## WHAT YOU SHOULD DO
For the records below, tally every line that has the word "give" and reply with the number alone.

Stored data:
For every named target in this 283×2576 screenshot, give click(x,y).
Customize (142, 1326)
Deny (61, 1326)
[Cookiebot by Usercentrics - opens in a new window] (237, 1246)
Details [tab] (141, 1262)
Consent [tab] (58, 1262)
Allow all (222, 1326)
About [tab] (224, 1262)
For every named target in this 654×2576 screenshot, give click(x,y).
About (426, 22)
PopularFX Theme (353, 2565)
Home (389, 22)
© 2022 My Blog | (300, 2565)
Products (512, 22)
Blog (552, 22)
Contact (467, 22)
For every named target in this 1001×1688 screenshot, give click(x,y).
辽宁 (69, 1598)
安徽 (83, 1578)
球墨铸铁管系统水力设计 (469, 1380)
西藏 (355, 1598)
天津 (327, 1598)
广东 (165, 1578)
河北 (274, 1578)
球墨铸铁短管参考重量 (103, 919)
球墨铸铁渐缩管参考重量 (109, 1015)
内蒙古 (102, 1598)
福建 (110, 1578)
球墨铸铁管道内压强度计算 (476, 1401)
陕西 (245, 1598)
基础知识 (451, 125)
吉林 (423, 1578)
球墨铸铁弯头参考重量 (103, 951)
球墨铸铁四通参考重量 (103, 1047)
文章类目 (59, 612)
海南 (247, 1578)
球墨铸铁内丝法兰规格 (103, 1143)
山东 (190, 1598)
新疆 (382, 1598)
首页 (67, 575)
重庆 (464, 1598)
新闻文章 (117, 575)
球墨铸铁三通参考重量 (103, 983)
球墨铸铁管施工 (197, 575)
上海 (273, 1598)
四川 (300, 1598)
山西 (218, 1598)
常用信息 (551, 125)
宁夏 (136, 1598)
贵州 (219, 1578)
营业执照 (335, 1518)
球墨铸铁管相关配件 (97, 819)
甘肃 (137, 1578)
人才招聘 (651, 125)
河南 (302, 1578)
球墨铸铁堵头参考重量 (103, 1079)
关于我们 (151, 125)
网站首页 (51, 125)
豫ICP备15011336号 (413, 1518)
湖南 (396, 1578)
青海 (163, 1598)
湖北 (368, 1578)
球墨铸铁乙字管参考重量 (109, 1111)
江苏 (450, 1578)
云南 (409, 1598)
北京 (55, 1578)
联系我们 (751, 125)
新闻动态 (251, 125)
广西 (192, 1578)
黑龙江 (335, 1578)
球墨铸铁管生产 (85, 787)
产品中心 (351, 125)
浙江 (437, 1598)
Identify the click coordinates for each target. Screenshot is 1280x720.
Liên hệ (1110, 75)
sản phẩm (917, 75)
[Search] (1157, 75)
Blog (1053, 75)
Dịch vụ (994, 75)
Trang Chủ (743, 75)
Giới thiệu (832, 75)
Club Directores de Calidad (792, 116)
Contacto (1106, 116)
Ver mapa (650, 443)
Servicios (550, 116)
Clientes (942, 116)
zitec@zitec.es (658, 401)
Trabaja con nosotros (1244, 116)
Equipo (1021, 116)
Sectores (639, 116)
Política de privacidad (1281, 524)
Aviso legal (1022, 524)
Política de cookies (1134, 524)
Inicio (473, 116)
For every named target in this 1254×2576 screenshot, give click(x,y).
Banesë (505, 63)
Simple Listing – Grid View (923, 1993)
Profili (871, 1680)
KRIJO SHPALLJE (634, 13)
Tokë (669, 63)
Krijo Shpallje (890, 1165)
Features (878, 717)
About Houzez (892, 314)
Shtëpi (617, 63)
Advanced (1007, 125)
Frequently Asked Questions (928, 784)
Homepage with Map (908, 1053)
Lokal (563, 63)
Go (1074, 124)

## SOLVED EXERCISE
4